Undergraduates from universities across the world an opportunity to practice key soft skills such as team-working, time management, project management, budgeting and presentation skills, becoming better equipped for a lasting career in engineering.
Jon du Bois, Senior Lecturer at University of Bath said: "The IMechE UAS Challenge has provided a great focal point for our teaching on autonomous systems and aircraft design.
“Building the aircraft and competing in the event gives students a much deeper insight into the application of the theory and processes they have learned about on their degrees, and the contact with industry experts throughout adds to their learning experience.
“Being part of a multidisciplinary team is a valuable experience, and overall it has provided us with a fun, engaging way to inject deeper learning into our degrees. The feedback from our students has been overwhelmingly positive, and the student projects have also offered a great route to establish strong links with industry research and development teams."
The Challenge strives to work closely with industry partners to ensure that participants have access to world-class standards, inspirational mentors and an insight into the real-world of the unmanned aircraft industry. Ably supported by organisations such as QinetiQ, GKN Aerospace and Bombardier, the Challenge seeks to continue to provide a platform for industry leaders who wish to engage with an extremely talented pipeline of aspiring engineers, maximise on profiled brand exposure, further STEM engagement and build networks with academia and a wide range of related industry sectors.
The UAS Challenge is open to all undergraduate or taught postgraduate students from universities from any part of the world. It is for those who would thrive on the call to be resourceful, solution driven, able to maintain and push boundaries whilst working as a team.
The UAS Challenge engages teams in the design, build, testing and live demonstration of a UAS at a 3-day ‘fly-off’ event in the UK in June 2019.
Participating teams will be working within a hypothetical natural disaster scenario where a significant stretch of a remote coastal area has been devastated by an earthquake and resulting tsunami. It is known that several thousand people living in the affected coastal communities are cut off; their houses destroyed, and with night-time temperatures dropping below freezing, they urgently need supplies of food, shelter and most importantly first aid. Time is critical, and a UAS led mission is launched from the Rescue Centre located some distance away.
The UAS should operate automatically, transiting rapidly via pre-planned waypoints to the devastated area to deliver the aid safely and accurately to the affected communities. During the mission, it searches in defined areas for other potential aid recipients, relays the location co-ordinates back to base so that another aid drop or rescue mission can be organised, and returns to base via a different route.

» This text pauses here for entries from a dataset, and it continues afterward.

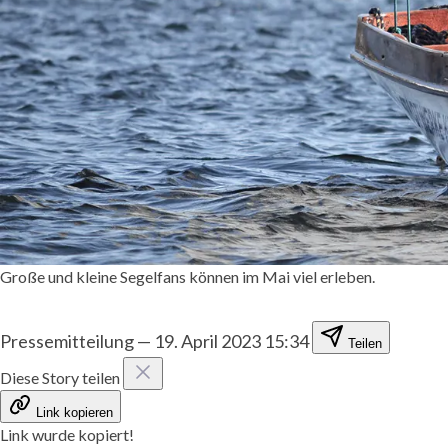
Große und kleine Segelfans können im Mai viel erleben.
Pressemitteilung
—
19. April 2023 15:34
Teilen
Diese Story teilen
Link kopieren
Link wurde kopiert!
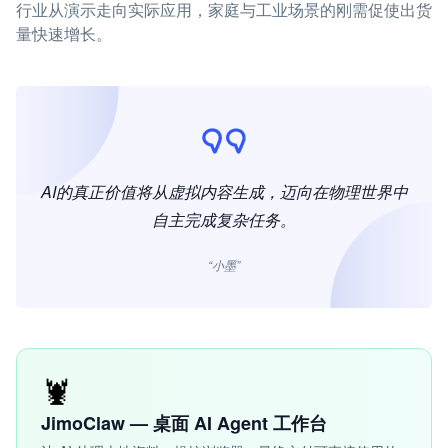
行业从演示走向实际应用，家庭与工业场景的刚需促使出货
量快速增长。
AI的真正价值将从虚拟内容生成，迈向在物理世界中
自主完成复杂任务。
“小墨”
🦞
JimoClaw — 桌面 AI Agent 工作台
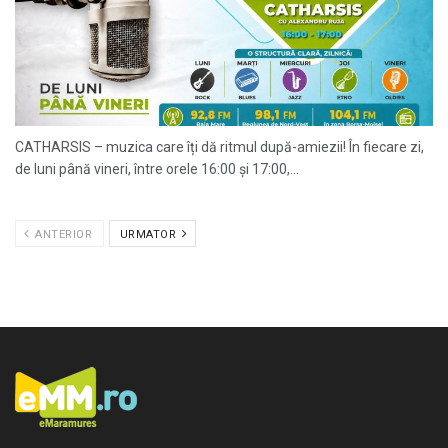
CATHARSIS – muzica care îți dă ritmul după-amiezii! În fiecare zi,
de luni până vineri, între orele 16:00 și 17:00,...
ANTERIOR
URMATOR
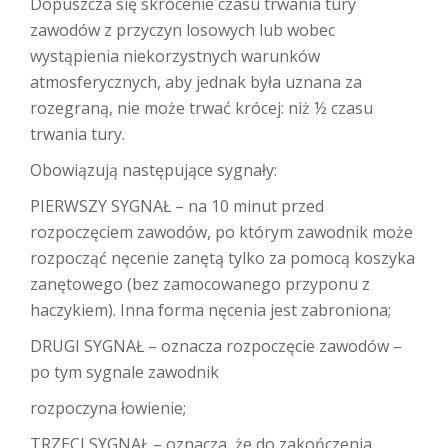
Dopuszcza się skrócenie czasu trwania tury
zawodów z przyczyn losowych lub wobec
wystąpienia niekorzystnych warunków
atmosferycznych, aby jednak była uznana za
rozegraną, nie może trwać krócej: niż ½ czasu
trwania tury.
Obowiązują następujące sygnały:
PIERWSZY SYGNAŁ – na 10 minut przed
rozpoczęciem zawodów, po którym zawodnik może
rozpocząć nęcenie zanętą tylko za pomocą koszyka
zanętowego (bez zamocowanego przyponu z
haczykiem). Inna forma nęcenia jest zabroniona;
DRUGI SYGNAŁ – oznacza rozpoczęcie zawodów –
po tym sygnale zawodnik
rozpoczyna łowienie;
TRZECI SYGNAŁ – oznacza, że do zakończenia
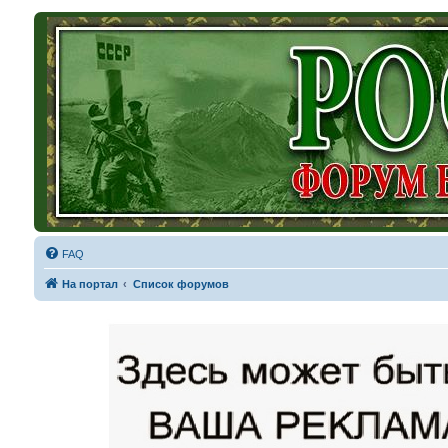
FAQ
На портал
Список форумов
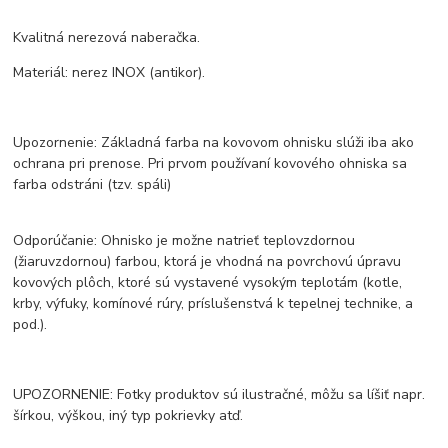
Kvalitná nerezová naberačka.
Materiál: nerez INOX (antikor).
Upozornenie: Základná farba na kovovom ohnisku slúži iba ako
ochrana pri prenose. Pri prvom používaní kovového ohniska sa
farba odstráni (tzv. spáli)
Odporúčanie: Ohnisko je možne natrieť teplovzdornou
(žiaruvzdornou) farbou, ktorá je vhodná na povrchovú úpravu
kovových plôch, ktoré sú vystavené vysokým teplotám (kotle,
krby, výfuky, komínové rúry, príslušenstvá k tepelnej technike, a
pod.).
UPOZORNENIE: Fotky produktov sú ilustračné, môžu sa líšiť napr.
šírkou, výškou, iný typ pokrievky atď.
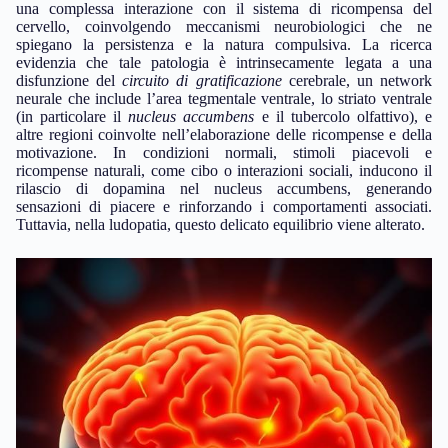
una complessa interazione con il sistema di ricompensa del
cervello, coinvolgendo meccanismi neurobiologici che ne
spiegano la persistenza e la natura compulsiva. La ricerca
evidenzia che tale patologia è intrinsecamente legata a una
disfunzione del
circuito di gratificazione
cerebrale, un network
neurale che include l’area tegmentale ventrale, lo striato ventrale
(in particolare il
nucleus accumbens
e il tubercolo olfattivo), e
altre regioni coinvolte nell’elaborazione delle ricompense e della
motivazione. In condizioni normali, stimoli piacevoli e
ricompense naturali, come cibo o interazioni sociali, inducono il
rilascio di dopamina nel nucleus accumbens, generando
sensazioni di piacere e rinforzando i comportamenti associati.
Tuttavia, nella ludopatia, questo delicato equilibrio viene alterato.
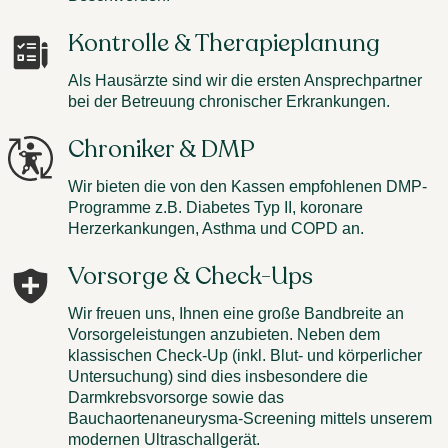
Kontrolle & Therapieplanung
Als Hausärzte sind wir die ersten Ansprechpartner
bei der Betreuung chronischer Erkrankungen.
Chroniker & DMP
Wir bieten die von den Kassen empfohlenen DMP-
Programme z.B. Diabetes Typ II, koronare
Herzerkankungen, Asthma und COPD an.
Vorsorge & Check-Ups
Wir freuen uns, Ihnen eine große Bandbreite an
Vorsorgeleistungen anzubieten. Neben dem
klassischen Check-Up (inkl. Blut- und körperlicher
Untersuchung) sind dies insbesondere die
Darmkrebsvorsorge sowie das
Bauchaortenaneurysma-Screening mittels unserem
modernen Ultraschallgerät.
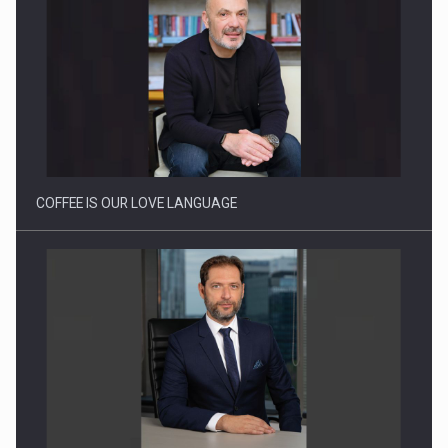
Webinar - Business Evolution-RETHINK STRATEGY-Finantare
Investitii Digitalizare
COFFEE IS OUR LOVE LANGUAGE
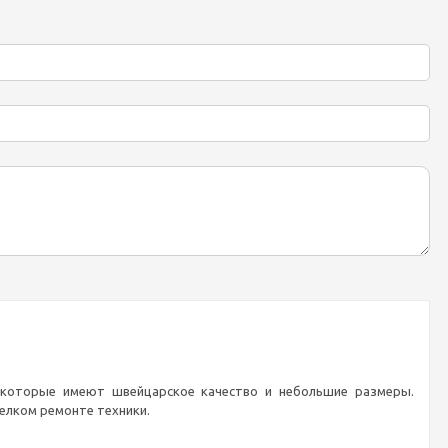
, которые имеют швейцарское качество и небольшие размеры.
мелком ремонте техники.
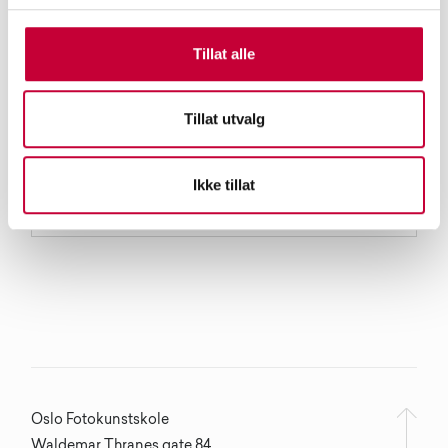
Tillat alle
Tillat utvalg
Ikke tillat
Oslo Fotokunstskole
Waldemar Thranes gate 84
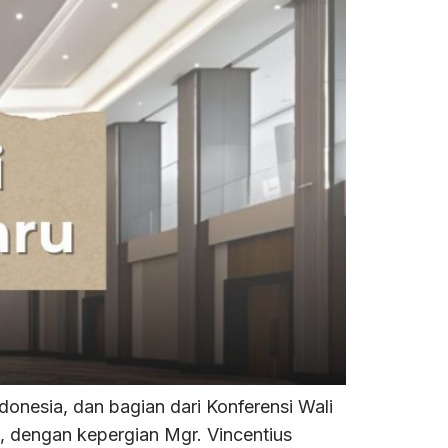
nesia, dan bagian dari Konferensi Wali
, dengan kepergian Mgr. Vincentius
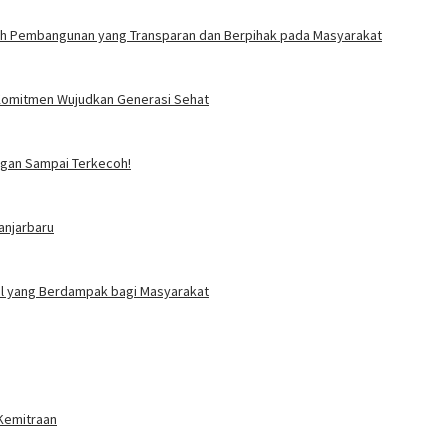
ah Pembangunan yang Transparan dan Berpihak pada Masyarakat
i Komitmen Wujudkan Generasi Sehat
angan Sampai Terkecoh!
anjarbaru
ial yang Berdampak bagi Masyarakat
 Kemitraan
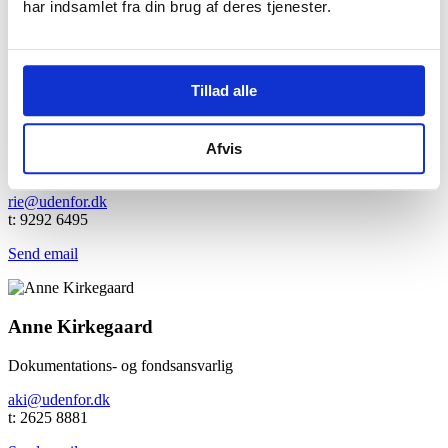
amt@udenfor.dk
har indsamlet fra din brug af deres tjenester.
t: 5360 0210
Send email
Tillad alle
Rikke Ertmann
Afvis
Økonomi- og administrativ medarbejder
rie@udenfor.dk
t: 9292 6495
Send email
Anne Kirkegaard
Dokumentations- og fondsansvarlig
aki@udenfor.dk
t: 2625 8881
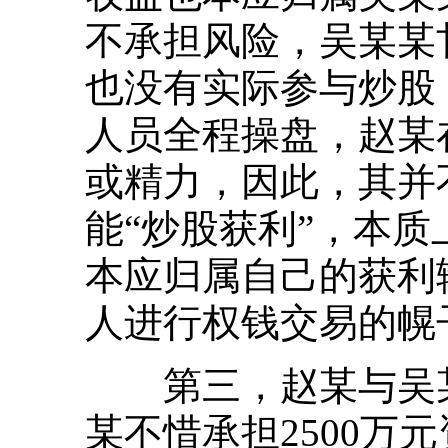
不承担风险，吴某某
也没有实际参与炒股
人员全程操盘，赵某
或精力，因此，其并
能“炒股获利”，本
本应归属自己的获利
人进行权钱交易的幌
第三，赵某与吴某
某不惜承担2500万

In 2019, for the first time, teams will use first-aid kits and water bottles as their payload. Deliverables have been carefully specified to maintain reasonable technical rigour yet aiming to keep the workload manageable for student teams.
The full project life-cycle is supported by academic and industry experts in aerospace engineering and flight safety who volunteer as officials of the Challenge.
Alex Robbins, UAS Challenge volunteer, Project Manager said: “We are again seeing more potential for growth and refinement of the competition which should enable teams to fully innovate their designs for 2019.
“With the evolution of the UAS Challenge mission flight to a single multi-faceted operation, it will be great to see what solutions are presented throughout the Design and Flight readiness phases and Fly Off event.”
As part of the Institution’s continued focus on inspiring the next generation by outreach work with schools across the nation, the 2019 UAS Challenge, will also be launching a STEM programme including pre-competition for school children aged 7+. The work will be supported by a dedicated STEM Ambassador team who will provide an interesting agenda of creative and inspiring activities leading to a fun-filled STEM Day during the fly-off event.
Jonathan Tayler, UAS Challenge volunteer, STEM Outreach Leader said: “The UAS Challenge provides a fantastic opportunity to promote engineering to young students. It gives the students a chance to interact with engineers at different career levels; apprentices, university students and qualified engineers.”
The UAS Challenge is returning to its favoured venue at Snowdonia Aerospace Centre in Llanbedr, Wales 16th – 18th June 2019. The venue is ideal in its layout, facilities and structure as well as its appeal as a well-known drone test centre.